The shape of the second base material 22 may be a shape having a surface for supporting the bonding film 3, as in the case of the first base material 21. For example, a plate shape (layer shape) or a block shape (block shape) Shape), rod shape, and the like.
In the present embodiment, as shown in FIGS. 1 and 2, the second base material 22 has a plate shape (film shape). In this case, the average thickness of the second base material 22 is not particularly limited, but is preferably about 0.01 to 10 mm, and more preferably about 0.1 to 3 mm.
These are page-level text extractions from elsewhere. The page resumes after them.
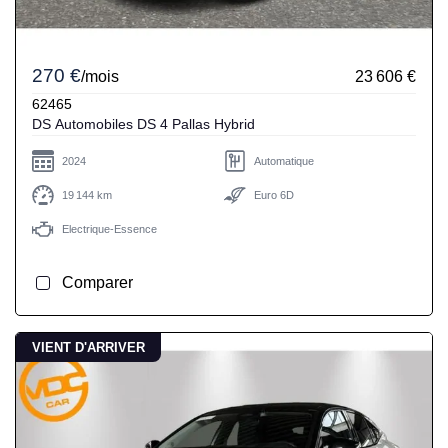
270 €
/mois
23 606 €
62465
DS Automobiles DS 4 Pallas Hybrid
2024
Automatique
19 144 km
Euro 6D
Electrique-Essence
Comparer
VIENT D'ARRIVER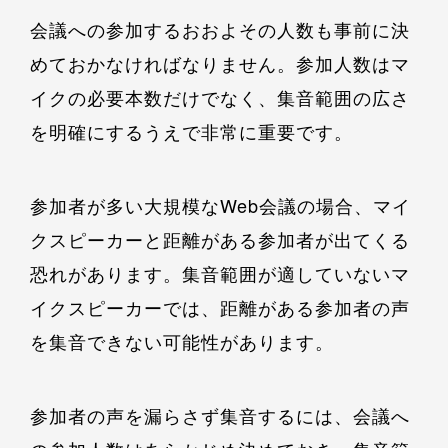
会議への参加するおおよその人数も事前に決
めておかなければなりません。参加人数はマ
イクの必要本数だけでなく、集音範囲の広さ
を明確にするうえで非常に重要です。
参加者が多い大規模なWeb会議の場合、マイ
クスピーカーと距離がある参加者が出てくる
恐れがあります。集音範囲が適していないマ
イクスピーカーでは、距離がある参加者の声
を集音できない可能性があります。
参加者の声を漏らさず集音するには、会議へ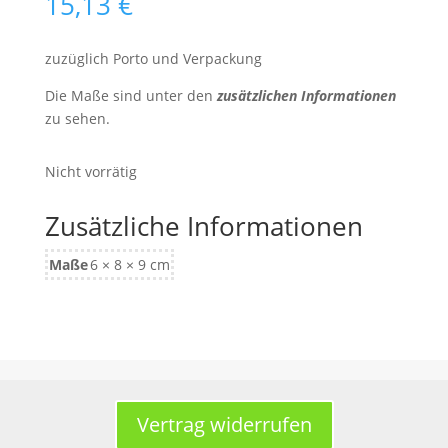
15,13
€
zuzüglich Porto und Verpackung
Die Maße sind unter den
zusätzlichen Informationen
zu sehen.
Nicht vorrätig
Zusätzliche Informationen
Maße
6 × 8 × 9 cm
Vertrag widerrufen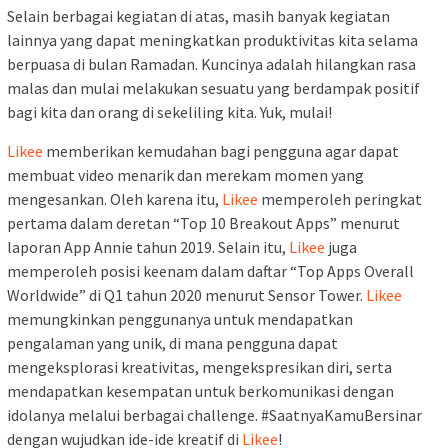
Selain berbagai kegiatan di atas, masih banyak kegiatan
lainnya yang dapat meningkatkan produktivitas kita selama
berpuasa di bulan Ramadan. Kuncinya adalah hilangkan rasa
malas dan mulai melakukan sesuatu yang berdampak positif
bagi kita dan orang di sekeliling kita. Yuk, mulai!
Likee
memberikan kemudahan bagi pengguna agar dapat
membuat video menarik dan merekam momen yang
mengesankan. Oleh karena itu,
Likee
memperoleh peringkat
pertama dalam deretan “Top 10 Breakout Apps” menurut
laporan App Annie tahun 2019. Selain itu,
Likee
juga
memperoleh posisi keenam dalam daftar “Top Apps Overall
Worldwide” di Q1 tahun 2020 menurut Sensor Tower.
Likee
memungkinkan penggunanya untuk mendapatkan
pengalaman yang unik, di mana pengguna dapat
mengeksplorasi kreativitas, mengekspresikan diri, serta
mendapatkan kesempatan untuk berkomunikasi dengan
idolanya melalui berbagai challenge. #SaatnyaKamuBersinar
dengan wujudkan ide-ide kreatif di
Likee
!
[3-2] Next, as shown in FIG. 1C, the second substrate 22 is subjected to a hydroxyl group introduction treatment for introducing hydroxyl groups onto the surface thereof.
By performing this treatment and introducing a hydroxyl group into the bonding surface 24 of the second base material 22, the bonding film 3 formed on the first base material 21 and the second base are formed in this step [5]. When these are superposed so that the bonding surface 24 of the material 22 is in contact, the hydroxyl groups present on the surface 32 of the bonding film 3 and the hydroxyl groups present on the bonding surface 24 of the second substrate 22 are hydrogenated. The bonds attract each other and an attractive force is generated between the hydroxyl groups. It is inferred that the first base material 21 and the second base material 22 are joined by this attractive force.
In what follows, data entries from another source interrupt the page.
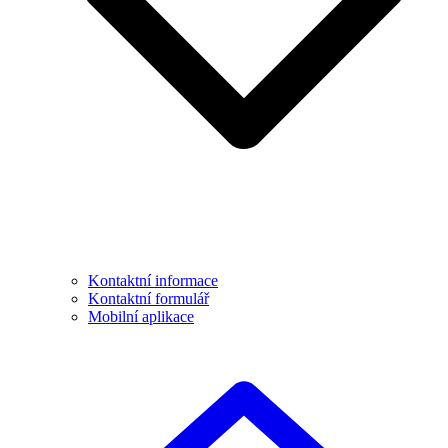
Kontaktní informace
Kontaktní formulář
Mobilní aplikace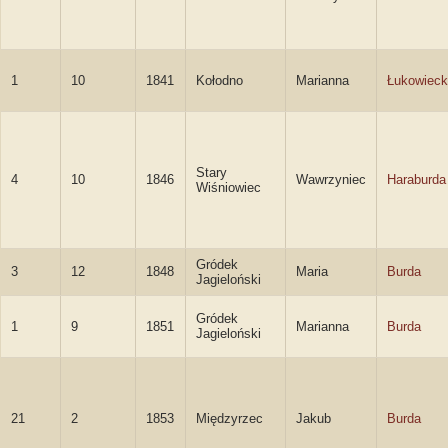
1
10
1841
Kołodno
Marianna
Łukowiec
Stary
4
10
1846
Wawrzyniec
Haraburda
Wiśniowiec
Gródek
3
12
1848
Maria
Burda
Jagieloński
Gródek
1
9
1851
Marianna
Burda
Jagieloński
21
2
1853
Międzyrzec
Jakub
Burda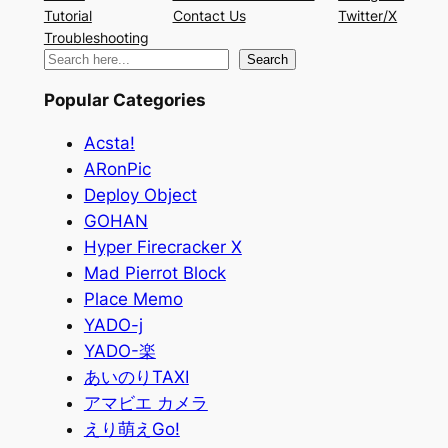
Tutorial
Contact Us
Twitter/X
Troubleshooting
検
Search
索
Popular Categories
Acsta!
ARonPic
Deploy Object
GOHAN
Hyper Firecracker X
Mad Pierrot Block
Place Memo
YADO-j
YADO-楽
あいのりTAXI
アマビエ カメラ
えり萌えGo!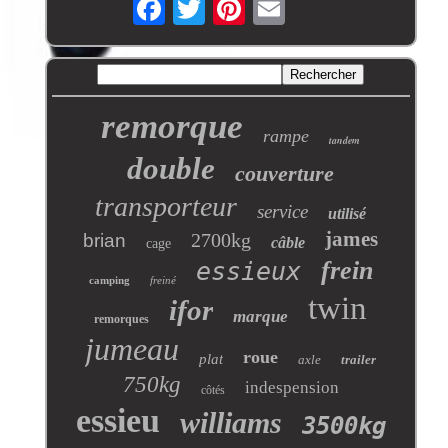
remorque
rampe
tandem
double
couverture
transporteur
service
utilisé
james
2700kg
brian
câble
cage
frein
essieux
camping
freiné
twin
ifor
marque
remorques
jumeau
roue
plat
axle
trailer
750kg
indespension
côtés
essieu
williams
3500kg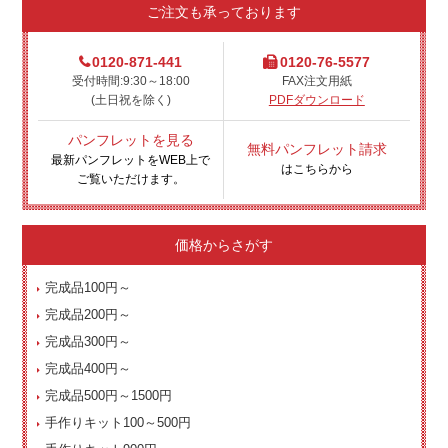
ご注文も承っております
0120-871-441
0120-76-5577
受付時間:9:30～18:00
FAX注文用紙
(土日祝を除く)
PDFダウンロード
パンフレットを見る
無料パンフレット請求
最新パンフレットをWEB上で
はこちらから
ご覧いただけます。
価格からさがす
完成品100円～
完成品200円～
完成品300円～
完成品400円～
完成品500円～1500円
手作りキット100～500円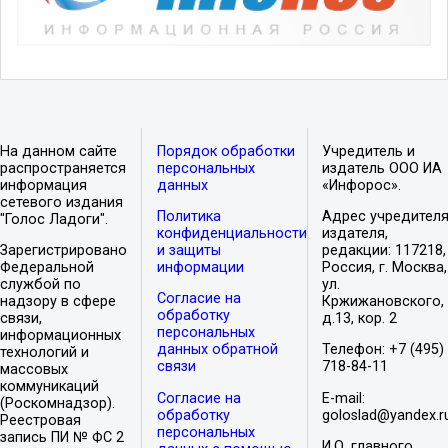
На данном сайте
Порядок обработки
Учредитель и
распространяется
персональных
издатель ООО ИА
информация
данных
«Инфорос».
сетевого издания
Политика
Адрес учредителя
"Голос Ладоги".
конфиденциальности
издателя,
Зарегистрировано
и защиты
редакции: 117218,
Федеральной
информации
Россия, г. Москва,
службой по
ул.
Согласие на
надзору в сфере
Кржижановского,
обработку
связи,
д.13, кор. 2
персональных
информационных
данных обратной
Телефон: +7 (495)
технологий и
связи
718-84-11
массовых
коммуникаций
Согласие на
E-mail:
(Роскомнадзор).
обработку
goloslad@yandex.r
Реестровая
персональных
запись ПИ № ФС 2
И.О. главного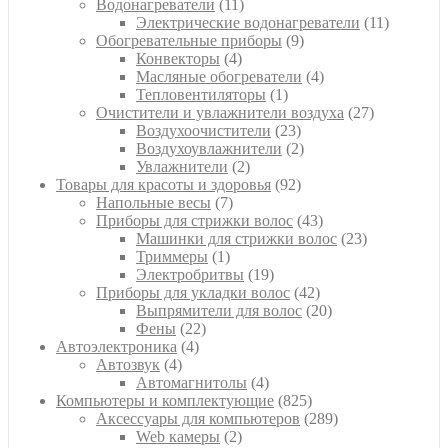
11
товара
Водонагреватели
11
товаров
11
Электрические водонагреватели
11
9
товаров
Обогревательные приборы
9
4
товаров
Конвекторы
4
товара
4
Масляные обогреватели
4
1
товара
Тепловентиляторы
1
товар
27
Очистители и увлажнители воздуха
27
23
товаров
Воздухоочистители
23
товара
2
Воздухоувлажнители
2
2
товара
Увлажнители
2
товара
92
Товары для красоты и здоровья
92
7
товара
Напольные весы
7
товаров
43
Приборы для стрижки волос
43
товара
23
Машинки для стрижки волос
23
1
товара
Триммеры
1
товар
19
Электробритвы
19
товаров
42
Приборы для укладки волос
42
товара
20
Выпрямители для волос
20
22
товаров
Фены
22
4
товара
Автоэлектроника
4
4
товара
Автозвук
4
товара
4
Автомагнитолы
4
товара
825
Компьютеры и комплектующие
825
товаров
289
Аксессуары для компьютеров
289
2
товаров
Web камеры
2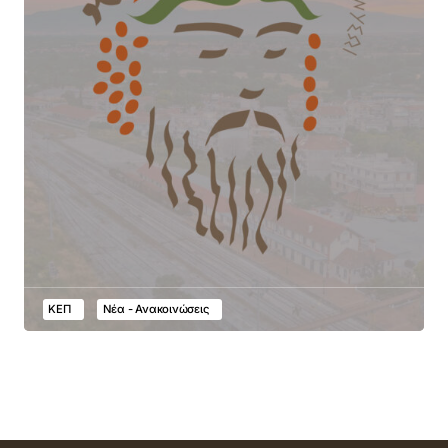
ΚΕΠ
Νέα - Ανακοινώσεις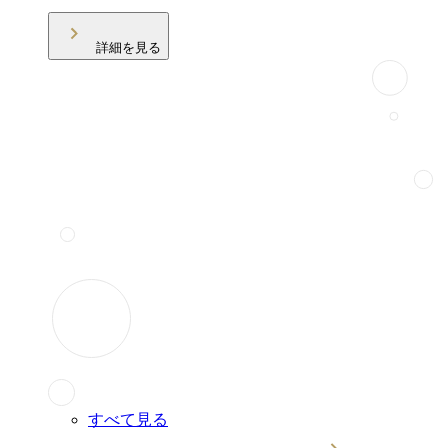
詳細を見る
すべて見る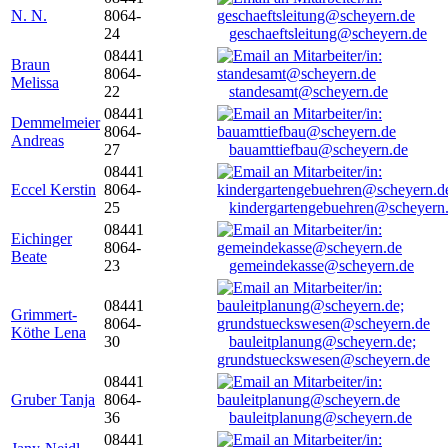
N. N.
8064-
24
geschaeftsleitung@scheyern.de
08441
Braun
8064-
Melissa
22
standesamt@scheyern.de
08441
Demmelmeier
8064-
Andreas
27
bauamttiefbau@scheyern.de
08441
Eccel Kerstin
8064-
25
kindergartengebuehren@scheyern
08441
Eichinger
8064-
Beate
23
gemeindekasse@scheyern.de
08441
Grimmert-
8064-
Köthe Lena
30
bauleitplanung@scheyern.de;
grundstueckswesen@scheyern.de
08441
Gruber Tanja
8064-
36
bauleitplanung@scheyern.de
08441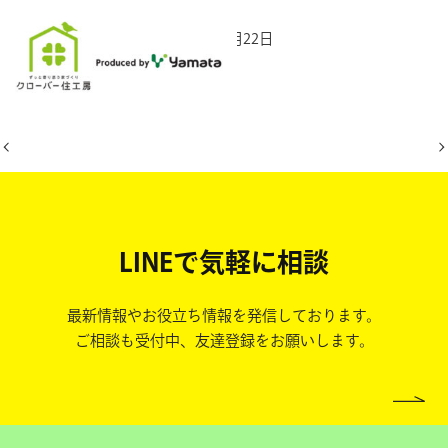
2025年11月22日
LINEで気軽に相談
最新情報やお役立ち情報を発信しております。
ご相談も受付中、友達登録をお願いします。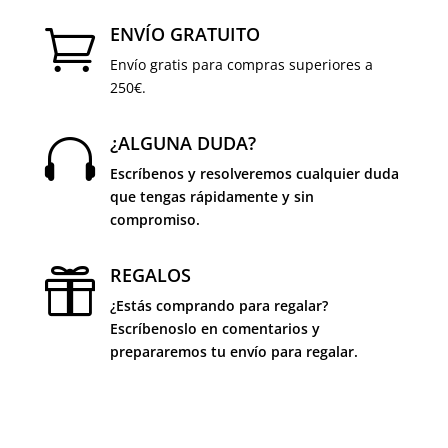
ENVÍO GRATUITO

Envío gratis para compras superiores a
250€.
¿ALGUNA DUDA?

Escríbenos y resolveremos cualquier duda
que tengas rápidamente y sin
compromiso.
REGALOS

¿Estás comprando para regalar?
Escríbenoslo en comentarios y
prepararemos tu envío para regalar.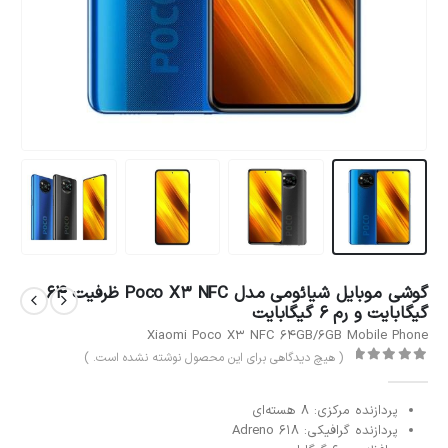
گوشی موبایل شیائومی مدل Poco X3 NFC ظرفیت 64
گیگابایت و رم 6 گیگابایت
Xiaomi Poco X3 NFC 64GB/6GB Mobile Phone
( هیچ دیدگاهی برای این محصول نوشته نشده است. )
out of 5
0
پردازنده مرکزی: 8 هسته‌ای
پردازنده گرافیکی: Adreno 618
However, according to the study of the present inventor, when the second base material 22 is composed of an aramid resin as a main material, a hydroxyl group is simply introduced into the surface of the second base material 22. Then, it has been found that the bonding strength between the first base material 21 and the second base material 22 cannot be improved, and peeling occurs at the contact surface between the bonding film 3 and the second base material 22. .
Then, as a result of further earnest studies, the present inventor brought the above-mentioned problem by bringing a polar solvent into contact with the surface of the second substrate 22 after the hydroxyl group introduction treatment to the surface of the second substrate 22. The present inventors have found that the points can be eliminated and have completed the present invention.
In addition, the process of making a polar solvent contact the surface of this 2nd base material 22 is demonstrated in following process [3-3].
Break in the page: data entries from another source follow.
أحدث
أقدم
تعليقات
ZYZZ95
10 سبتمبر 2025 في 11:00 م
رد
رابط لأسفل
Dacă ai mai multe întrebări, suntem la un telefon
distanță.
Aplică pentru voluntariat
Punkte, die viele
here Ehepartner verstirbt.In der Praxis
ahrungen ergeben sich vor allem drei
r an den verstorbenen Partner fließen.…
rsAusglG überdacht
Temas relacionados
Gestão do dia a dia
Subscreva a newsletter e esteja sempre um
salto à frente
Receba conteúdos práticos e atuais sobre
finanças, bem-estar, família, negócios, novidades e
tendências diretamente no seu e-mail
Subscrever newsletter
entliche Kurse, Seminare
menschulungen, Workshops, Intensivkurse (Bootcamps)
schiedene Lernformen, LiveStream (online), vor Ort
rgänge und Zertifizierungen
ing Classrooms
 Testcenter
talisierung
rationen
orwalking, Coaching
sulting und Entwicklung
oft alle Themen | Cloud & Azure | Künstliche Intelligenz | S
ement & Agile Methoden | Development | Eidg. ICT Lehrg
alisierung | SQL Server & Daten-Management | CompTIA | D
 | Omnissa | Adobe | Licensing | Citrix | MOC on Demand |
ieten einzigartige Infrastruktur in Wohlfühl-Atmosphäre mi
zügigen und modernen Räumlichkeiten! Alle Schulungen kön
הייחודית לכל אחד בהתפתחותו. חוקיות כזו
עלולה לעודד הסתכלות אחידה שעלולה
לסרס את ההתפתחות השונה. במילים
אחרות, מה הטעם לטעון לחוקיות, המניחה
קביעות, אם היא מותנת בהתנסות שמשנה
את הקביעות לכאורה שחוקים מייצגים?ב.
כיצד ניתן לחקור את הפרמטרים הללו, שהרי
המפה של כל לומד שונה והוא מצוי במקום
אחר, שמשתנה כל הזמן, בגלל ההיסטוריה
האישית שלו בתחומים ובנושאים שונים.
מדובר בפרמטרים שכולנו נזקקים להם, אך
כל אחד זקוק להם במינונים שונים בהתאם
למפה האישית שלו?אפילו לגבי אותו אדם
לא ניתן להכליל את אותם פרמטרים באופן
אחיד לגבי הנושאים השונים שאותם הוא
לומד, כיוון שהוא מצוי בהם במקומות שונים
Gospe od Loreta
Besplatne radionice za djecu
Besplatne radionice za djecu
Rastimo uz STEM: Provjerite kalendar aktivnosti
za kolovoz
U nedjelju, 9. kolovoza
  The hydroxyl group introduction treatment is not particularly limited. For example, plasma treatment using oxygen plasma, nitrogen plasma, etc., corona discharge treatment, electron beam irradiation treatment, ultraviolet irradiation treatment, ozone exposure treatment, or a combination thereof. Among them, it is preferable to use at least one of plasma treatment and corona discharge treatment. According to the plasma treatment or the corona discharge treatment, a hydroxyl group can be selectively introduced from the surface of the second substrate 22.

[3-3] Next, as shown in FIG. 1D, a polar solvent is brought into contact with the surface of the second substrate 22.
Here, as described above, when the second base material 22 is composed of an aramid resin as a main material, the second base material 22 is simply used in the step [3-2]. The bonding strength between the first base material 21 and the second base material 22 could not be improved only by introducing a hydroxyl group into the surface. On the other hand, after the hydroxyl group introduction treatment on the surface of the second substrate 22, the first substrate is brought into contact with the surface of the second substrate 22 in this step [3-3]. The bonding strength between the material 21 and the second base material 22 can be improved.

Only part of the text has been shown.